Au lendemain de la Querelle des Investitures, le système
de l'Eglise impériale ne disparaît donc pas. Il est
affaibli, il est fragilisé, mais il est toujours debout. Entre
les mains d'une personnalité forte et intelligente l'Eglise
impériale sera toujours en mesure d'apporter une aide très
considérable au pouvoir impérial. C'est ainsi qu'on
la verra revivre, avec une étonnante vigueur sous l'empereur
Frédéric Ier Barberousse (1152-1190), dont on sait
qu'il fut une des figures politiques les plus prestigieuses du Moyen
Age. Sous son règne, le siège de saint Lambert sera
précisément occupé par un évêque
de très grand format : Henri II de Leez (1145-1164) dont on
peut affirmer qu'il fit alors renaître les beaux jours de l'Eglise
impériale ottonienne. Henri de Leez fut, au milieu du XIIe siècle, comme une réincarnation de son lointain prédécesseur
Notger.
C'est seulement dans le courant du XIIIe siècle, alors même
que le pouvoir impérial germanique s'effondre pour ne plus
jamais se relever, que le système de l'Eglise impériale
cesse de fonctionner. La lourde machine s'est enrayée.
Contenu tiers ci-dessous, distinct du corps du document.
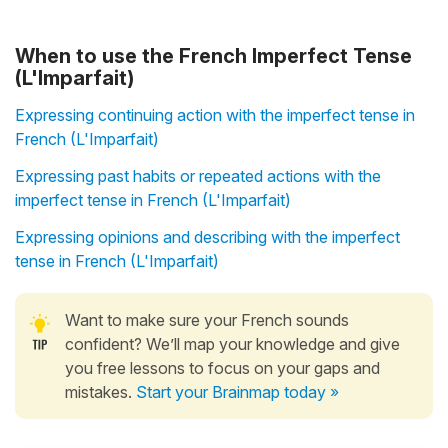
When to use the French Imperfect Tense
(L'Imparfait)
Expressing continuing action with the imperfect tense in
French (L'Imparfait)
Expressing past habits or repeated actions with the
imperfect tense in French (L'Imparfait)
Expressing opinions and describing with the imperfect
tense in French (L'Imparfait)
Want to make sure your French sounds
confident? We’ll map your knowledge and give
you free lessons to focus on your gaps and
mistakes.
Start your Brainmap today »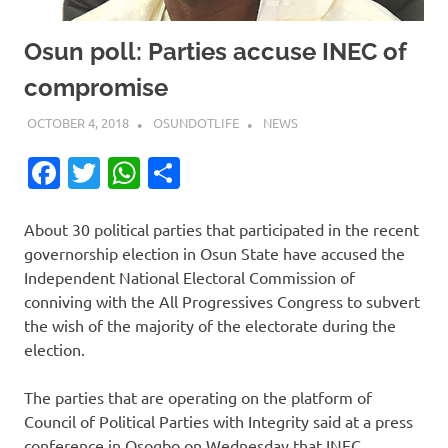
Osun poll: Parties accuse INEC of
compromise
OCTOBER 4, 2018
OSUNDOTLIFE
NEWS
Facebook
Twitter
WhatsApp
Share
About 30 political parties that participated in the recent
governorship election in Osun State have accused the
Independent National Electoral Commission of
conniving with the All Progressives Congress to subvert
the wish of the majority of the electorate during the
election.
The parties that are operating on the platform of
Council of Political Parties with Integrity said at a press
conference in Osogbo on Wednesday that INEC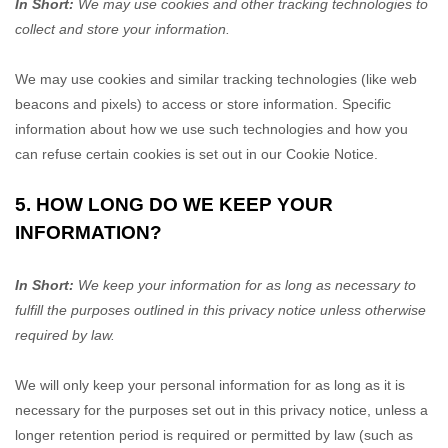
In Short:
We may use cookies and other tracking technologies to
collect and store your information.
We may use cookies and similar tracking technologies (like web
beacons and pixels) to access or store information. Specific
information about how we use such technologies and how you
can refuse certain cookies is set out in our Cookie Notice
.
5. HOW LONG DO WE KEEP YOUR
INFORMATION?
In Short:
We keep your information for as long as necessary to
fulfill
the purposes outlined in this privacy notice unless otherwise
required by law.
We will only keep your personal information for as long as it is
necessary for the purposes set out in this privacy notice, unless a
longer retention period is required or permitted by law (such as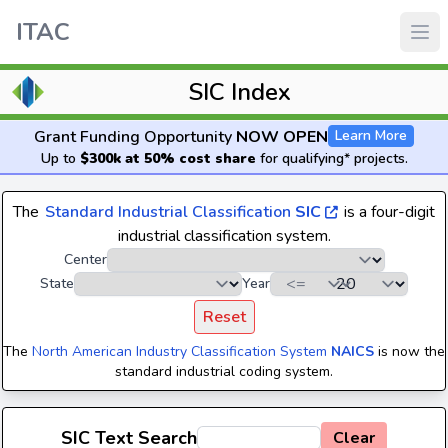
ITAC
SIC Index
Grant Funding Opportunity
NOW OPEN
Learn More
Up to
$300k at 50% cost share
for qualifying* projects.
The
Standard Industrial Classification
SIC
is a four-digit
industrial classification system.
Center
State
Year
Reset
The
North American Industry Classification System
NAICS
is now the
standard industrial coding system.
SIC Text Search
Clear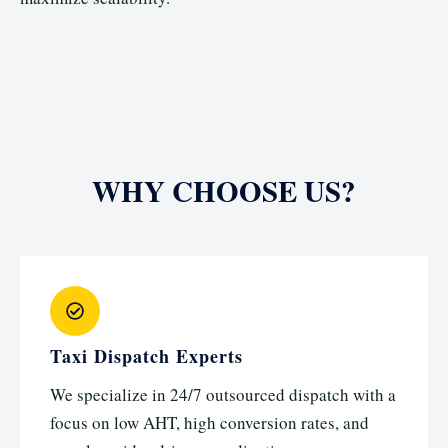
WHY CHOOSE US?
Taxi Dispatch Experts
We specialize in 24/7 outsourced dispatch with a
focus on low AHT, high conversion rates, and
Les
principautés ecclésiastiques subsistent - elles subsisteront
jusqu'à l'aube des temps contemporains - mais elles deviennent
des entités autonomes, indépendantes de l'autorité impériale
: elles se détachent de la haute vocation politique qui les
a fait naître et, du même coup, elles se détournent
de la grandeur impériale pour s'enfoncer progressivement dans
la médiocrité territoriale.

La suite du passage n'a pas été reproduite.